A quel punto la distribuzione delle organizzazioni mafiose nella regione disegnava una chiara gerarchia di importanza tra le (allora) nove provincie, come indicato nella Figura 1. C’era una provincia assolutamente centrale e vitale per gli interessi mafiosi, quella di Milano, comprensiva di Monza-Brianza. Lì si era costituito il principale polo di attrazione dei flussi migratori giunti nel dopoguerra, con cui il “popolo dei clan” si era sapientemente mescolato. In particolare, specie nella sua componente calabrese, esso si era spalmato nell’hinterland della metropoli e nella

Brianza, trovando sponde preziose nei boss inviati al soggiorno obbligato. Dal suo canto la città aveva offerto le più proficue opportunità di arricchimento di quegli anni, specie agli uomini di Cosa Nostra. Una volta costituitosi, il polo aveva poi naturalmente moltiplicato le sue capacità di agglomerazione, con logica analoga a quella dei distretti economici.

Intorno a Milano si era formata, di fatto, una corona di provincie: Varese, Como (allora comprendente Lecco) e Pavia. Varese e Como come prolungamento della provincia milanese verso nord, in direzione del confine svizzero. Pavia confinante con l’hinterland sud. Tutte e tre con la fama di provincie tranquille, certamente non in cima ai pensieri delle forze dell’ordine, combinavano possibilità occupazionali e predatorie con un alto livello di quiete operativa.

Sul lato centro-orientale stavano, in una posizione laterale, le due provincie di Bergamo e Brescia, tagliate fuori dal grosso dei flussi migratori, anche se non dagli arrivi dei soggiornanti obbligati.
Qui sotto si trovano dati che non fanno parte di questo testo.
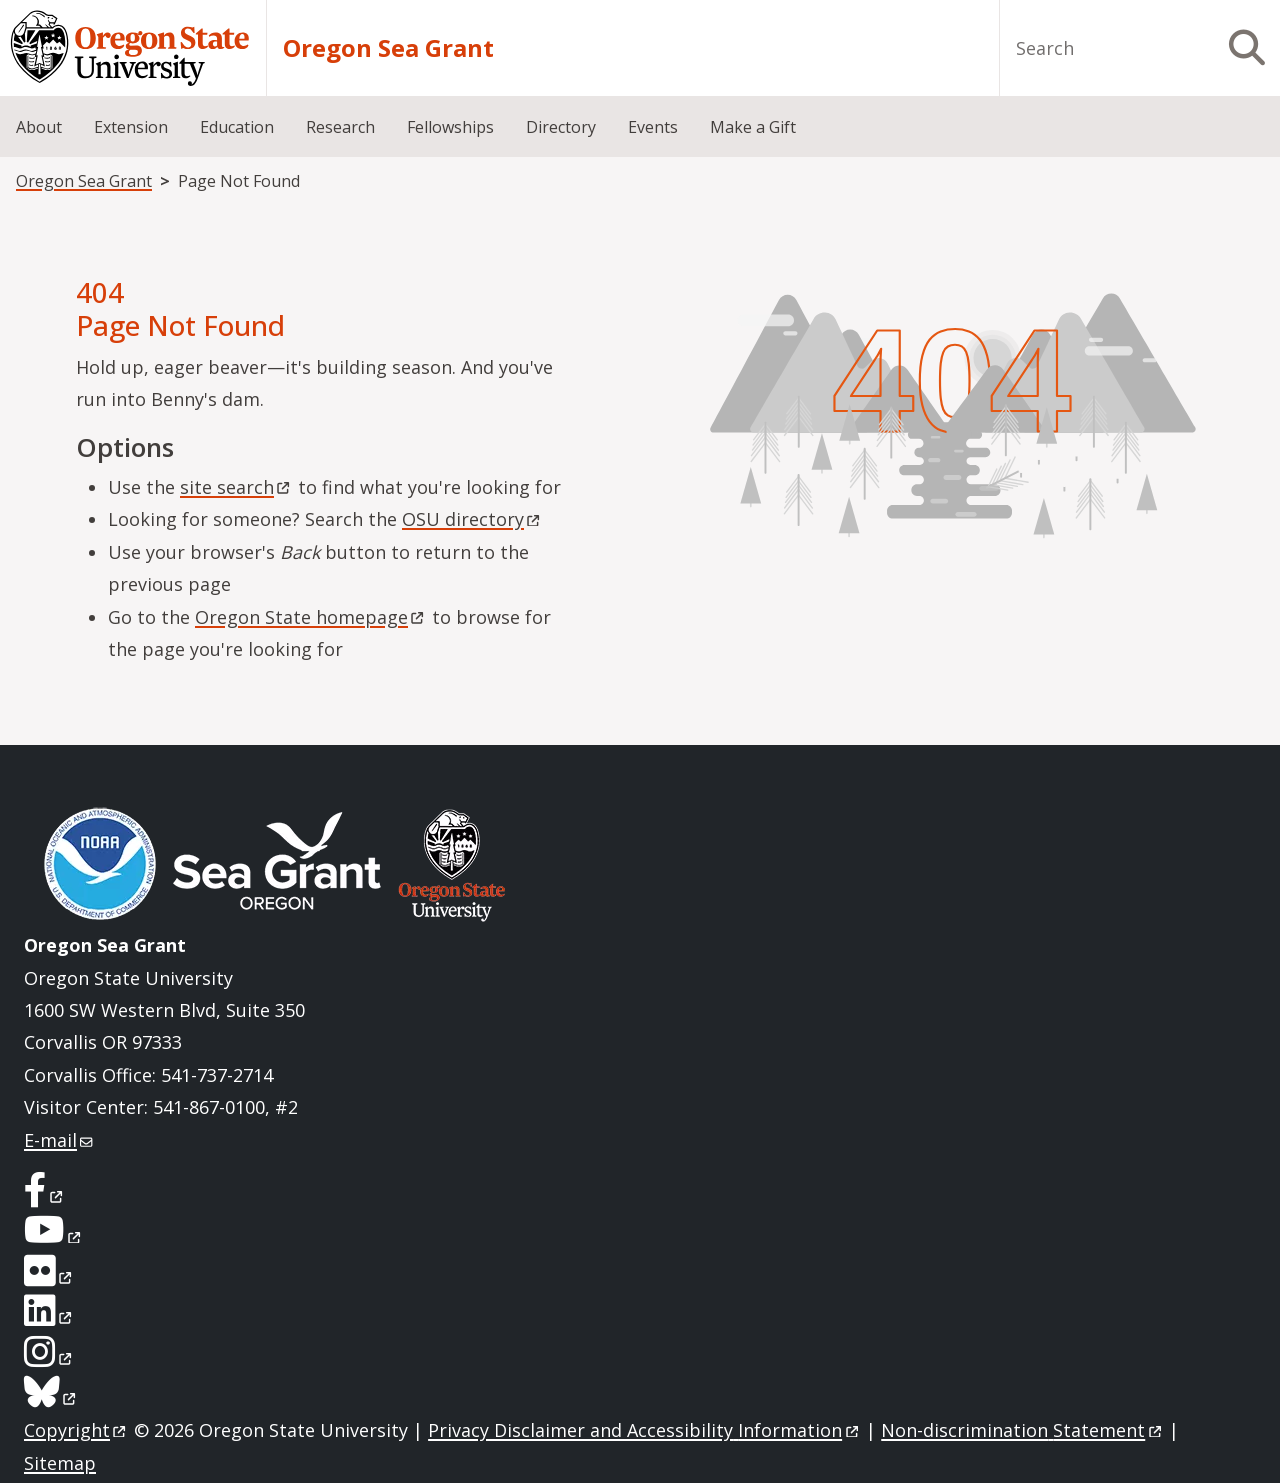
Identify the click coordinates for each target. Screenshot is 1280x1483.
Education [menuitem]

Una funzione marginale rispetto alle strategie di insediamento mafioso era poi giocata dal lodigiano, area a vocazione agricola ancora interna alla provincia di Milano, e dalle provincie, geograficamente defilate e anch’esse ancora a importante vocazione agricola, di Cremona e Mantova. In una posizione simile stava la provincia di Sondrio, isolata a nord, lontana dal capoluogo e non inclusa dai clan nelle proprie traiettorie, spontanee o progettuali che fossero.